Skoro nie było polskiej armii, polskich żołnierzy, więc nadal jest aktualne pytanie, kto mógłby wyzwalać obóz, kto byłby godny odegrania tej roli. Manewru za dużego tu nie ma, niestety. Zapewne tylko wyklęci pozostają do dyspozycji, tylko oni, najprawdziwszy z prawdziwych patriotów mogliby tę Polskę wyzwalać i bywało, że wyzwalali mordując na prawo i lewo (także więźniów obozów powracających do domu), ale nieszczęśliwym trafem wtedy w okolicach ich jeszcze nie było, nie zdążyli się jeszcze zorganizować.

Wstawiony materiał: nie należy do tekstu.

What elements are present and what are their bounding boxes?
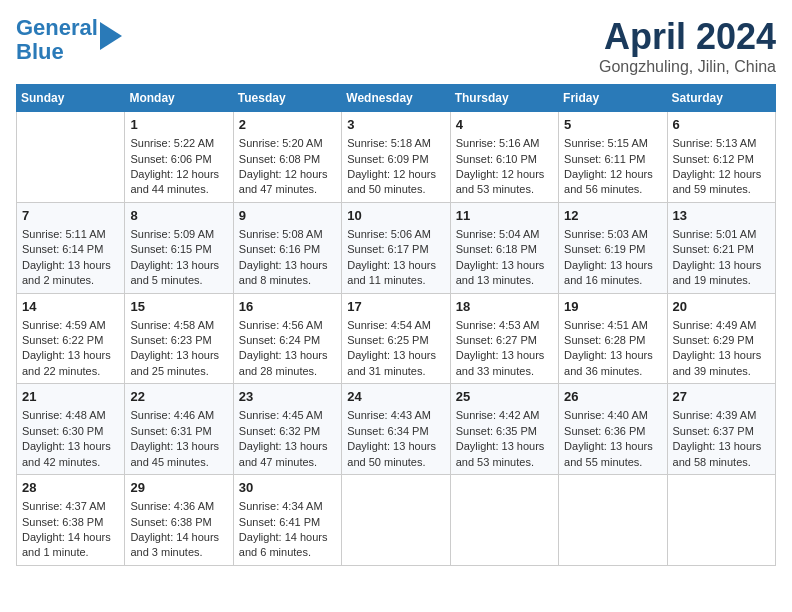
day-info-line: Sunset: 6:18 PM [456, 242, 553, 257]
day-number: 10 [347, 207, 444, 225]
day-info-line: Sunset: 6:28 PM [564, 333, 661, 348]
day-info-line: Sunrise: 5:22 AM [130, 136, 227, 151]
day-info-line: Daylight: 13 hours [239, 258, 336, 273]
calendar-cell: 30Sunrise: 4:34 AMSunset: 6:41 PMDayligh… [233, 475, 341, 566]
location-subtitle: Gongzhuling, Jilin, China [599, 58, 776, 76]
day-info-line: Sunrise: 5:20 AM [239, 136, 336, 151]
day-info-line: Daylight: 13 hours [22, 439, 119, 454]
calendar-cell: 8Sunrise: 5:09 AMSunset: 6:15 PMDaylight… [125, 202, 233, 293]
calendar-cell: 12Sunrise: 5:03 AMSunset: 6:19 PMDayligh… [559, 202, 667, 293]
day-info-line: Daylight: 13 hours [456, 348, 553, 363]
day-info-line: Sunrise: 5:11 AM [22, 227, 119, 242]
day-number: 6 [673, 116, 770, 134]
day-info-line: Daylight: 12 hours [673, 167, 770, 182]
day-info-line: Daylight: 12 hours [239, 167, 336, 182]
svg-marker-0 [100, 22, 122, 50]
day-number: 2 [239, 116, 336, 134]
day-info-line: and 11 minutes. [347, 273, 444, 288]
day-info-line: Sunrise: 5:06 AM [347, 227, 444, 242]
calendar-cell: 13Sunrise: 5:01 AMSunset: 6:21 PMDayligh… [667, 202, 775, 293]
weekday-header: Friday [559, 85, 667, 112]
calendar-cell: 14Sunrise: 4:59 AMSunset: 6:22 PMDayligh… [17, 293, 125, 384]
calendar-cell [450, 475, 558, 566]
day-info-line: Daylight: 13 hours [564, 348, 661, 363]
calendar-week-row: 28Sunrise: 4:37 AMSunset: 6:38 PMDayligh… [17, 475, 776, 566]
day-number: 21 [22, 388, 119, 406]
calendar-cell: 17Sunrise: 4:54 AMSunset: 6:25 PMDayligh… [342, 293, 450, 384]
day-info-line: and 56 minutes. [564, 182, 661, 197]
day-number: 4 [456, 116, 553, 134]
day-info-line: Sunrise: 4:51 AM [564, 318, 661, 333]
day-info-line: Sunset: 6:25 PM [347, 333, 444, 348]
day-info-line: Sunset: 6:22 PM [22, 333, 119, 348]
day-number: 9 [239, 207, 336, 225]
calendar-cell [667, 475, 775, 566]
day-number: 14 [22, 298, 119, 316]
page-header: GeneralBlue April 2024 Gongzhuling, Jili… [16, 16, 776, 76]
day-info-line: Sunset: 6:11 PM [564, 152, 661, 167]
day-info-line: and 36 minutes. [564, 364, 661, 379]
calendar-cell: 18Sunrise: 4:53 AMSunset: 6:27 PMDayligh… [450, 293, 558, 384]
day-info-line: Sunset: 6:23 PM [130, 333, 227, 348]
day-info-line: Sunrise: 4:49 AM [673, 318, 770, 333]
day-info-line: Sunrise: 4:53 AM [456, 318, 553, 333]
day-info-line: Sunrise: 4:39 AM [673, 408, 770, 423]
day-number: 15 [130, 298, 227, 316]
day-info-line: Sunrise: 5:18 AM [347, 136, 444, 151]
day-info-line: Sunrise: 4:43 AM [347, 408, 444, 423]
logo-text: GeneralBlue [16, 16, 98, 64]
day-number: 18 [456, 298, 553, 316]
day-info-line: and 16 minutes. [564, 273, 661, 288]
weekday-header: Sunday [17, 85, 125, 112]
day-info-line: Sunset: 6:41 PM [239, 515, 336, 530]
day-info-line: Sunset: 6:12 PM [673, 152, 770, 167]
day-info-line: Daylight: 13 hours [673, 348, 770, 363]
day-number: 23 [239, 388, 336, 406]
calendar-body: 1Sunrise: 5:22 AMSunset: 6:06 PMDaylight… [17, 112, 776, 566]
day-info-line: Sunset: 6:38 PM [130, 515, 227, 530]
day-info-line: and 8 minutes. [239, 273, 336, 288]
day-info-line: and 53 minutes. [456, 182, 553, 197]
day-info-line: Daylight: 12 hours [564, 167, 661, 182]
day-info-line: Sunrise: 4:46 AM [130, 408, 227, 423]
day-number: 17 [347, 298, 444, 316]
day-number: 29 [130, 479, 227, 497]
day-info-line: Daylight: 13 hours [130, 258, 227, 273]
calendar-cell: 24Sunrise: 4:43 AMSunset: 6:34 PMDayligh… [342, 384, 450, 475]
logo-icon [100, 22, 122, 50]
day-number: 16 [239, 298, 336, 316]
day-info-line: Daylight: 13 hours [347, 348, 444, 363]
calendar-cell: 4Sunrise: 5:16 AMSunset: 6:10 PMDaylight… [450, 112, 558, 203]
calendar-cell [17, 112, 125, 203]
calendar-cell: 25Sunrise: 4:42 AMSunset: 6:35 PMDayligh… [450, 384, 558, 475]
day-info-line: Sunrise: 5:08 AM [239, 227, 336, 242]
day-number: 22 [130, 388, 227, 406]
day-info-line: and 33 minutes. [456, 364, 553, 379]
calendar-cell: 7Sunrise: 5:11 AMSunset: 6:14 PMDaylight… [17, 202, 125, 293]
day-info-line: Daylight: 13 hours [564, 439, 661, 454]
day-info-line: Sunrise: 5:16 AM [456, 136, 553, 151]
calendar-week-row: 21Sunrise: 4:48 AMSunset: 6:30 PMDayligh… [17, 384, 776, 475]
day-info-line: and 25 minutes. [130, 364, 227, 379]
day-number: 1 [130, 116, 227, 134]
day-info-line: Sunset: 6:31 PM [130, 424, 227, 439]
day-number: 19 [564, 298, 661, 316]
day-info-line: Sunrise: 4:34 AM [239, 499, 336, 514]
day-info-line: and 59 minutes. [673, 182, 770, 197]
day-info-line: Daylight: 13 hours [456, 258, 553, 273]
day-number: 8 [130, 207, 227, 225]
calendar-cell: 26Sunrise: 4:40 AMSunset: 6:36 PMDayligh… [559, 384, 667, 475]
day-info-line: Sunset: 6:15 PM [130, 242, 227, 257]
calendar-cell: 3Sunrise: 5:18 AMSunset: 6:09 PMDaylight… [342, 112, 450, 203]
day-info-line: Sunrise: 5:03 AM [564, 227, 661, 242]
day-number: 30 [239, 479, 336, 497]
day-info-line: and 39 minutes. [673, 364, 770, 379]
day-info-line: Sunset: 6:32 PM [239, 424, 336, 439]
day-info-line: and 1 minute. [22, 545, 119, 560]
day-info-line: Sunset: 6:27 PM [456, 333, 553, 348]
day-number: 11 [456, 207, 553, 225]
day-info-line: and 50 minutes. [347, 182, 444, 197]
calendar-cell: 15Sunrise: 4:58 AMSunset: 6:23 PMDayligh… [125, 293, 233, 384]
calendar-cell: 9Sunrise: 5:08 AMSunset: 6:16 PMDaylight… [233, 202, 341, 293]
day-number: 25 [456, 388, 553, 406]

Oczywiście należy niektórym historykom, tym najbardziej zapamiętałym architektom nowej wersji polskiej historii, dać nieco więcej czasu, a jestem pewien, że wszystko poukładają tak jak trzeba, wedle najnowszej dostępnej im wiedzy. I zaprawdę nie wiem teraz jaki to wyklęty dowodzący narodowym komandem wyzwolił de facto ten Auschwitz, ale daję gwarancję dożywotnią na to, że napewno nie zrobili tego ruscy z czerwoną gwiazda, ani nawet ci z orzełkiem bez korony na hełmie. Więc na razie pozostajemy przy „otwarciu”, szczegółami wyzwalania zajmiemy się w innym terminie. 🕷

5 komentarzy dotyczących “Auschwitz. Nowe otwarcie

  1. Jak się wpisze „76 lat temu Armia Czerwona otworzyła bramy obozu Auschwitz”, to wyskakuje wiele źródeł tego sformułowania. Widocznie takie jest odgórne zalecenie…

    Polubienie

  2. Mietek

    Bo i taka oficjalna wykładnia tego faktu jest w przestrzeni medialnej od roku 190-tego i wcześniej. Ruscy mogli co najwyżej „otworzyć” bo „wyzwalali” obóz słuszni „wyzwoliciele amerykanskie” (przez -aNskie – celowy zabieg), których w celu wyzwolenia obozu specjalnie zaproszono z tamtego, zachodniego teatru ówczesnej wojny. Revelu a może by tych wyzwolonych wówczas zapytać czy oni oczekiwali określonych wyzwolicieli, czy było im to absolutnie obojętne?

    Polubienie

    • Wyzwolonych z obozów, w tym i z Auschwitz, po wielokroć o to pytano co czuli gdy te bramy otwierano, i po wielokroć powtarzały się słowa wdzięczność, ulga, radość, nadzieja… i w dupie mieli szczerze mówiąc, czy ci od otwierania bram byli z gwiazdką, czy z orłem (bez korony) na czapce, ważne że ci z glapą zostali przepędzeni i zawitała wolność. Można było wracać do domu pod warunkiem, że jest do czego wracać, że ten dom istnieje, że po drodze nikt go nie spalił, albo go sąsiedzi nie zagrabili. No, ale wedle nowej zmiany historyków „dobrej zmiany”dziś te wspomnienia są niewiarygodne, nic nie warte, to efekt amnezji, skażenia komunistyczną propagandą, to fantazjowania staruszków nie mające nic wspólnego z rzeczywistością.

      Polubienie

  3. Zapewne wkrótce dowiemy się z ust Pinokia Morawieckiego, że to brygada świętokrzyska wyzwoliła Auschwitz. I IPN potwierdzi to dzięki badaniom Cenckiewicza i Żaryna.

    Polubienie

  4. Jolanta van Doorn

    A ja mysle,ze wyzwolili Kaczynscy z Morawieckim a ,ze ich jeszcze nie bylo na swiecie? Cóz….niewazne. Ciemny lud wszystko kupi.

    Polubienie

Możliwość komentowania jest wyłączona.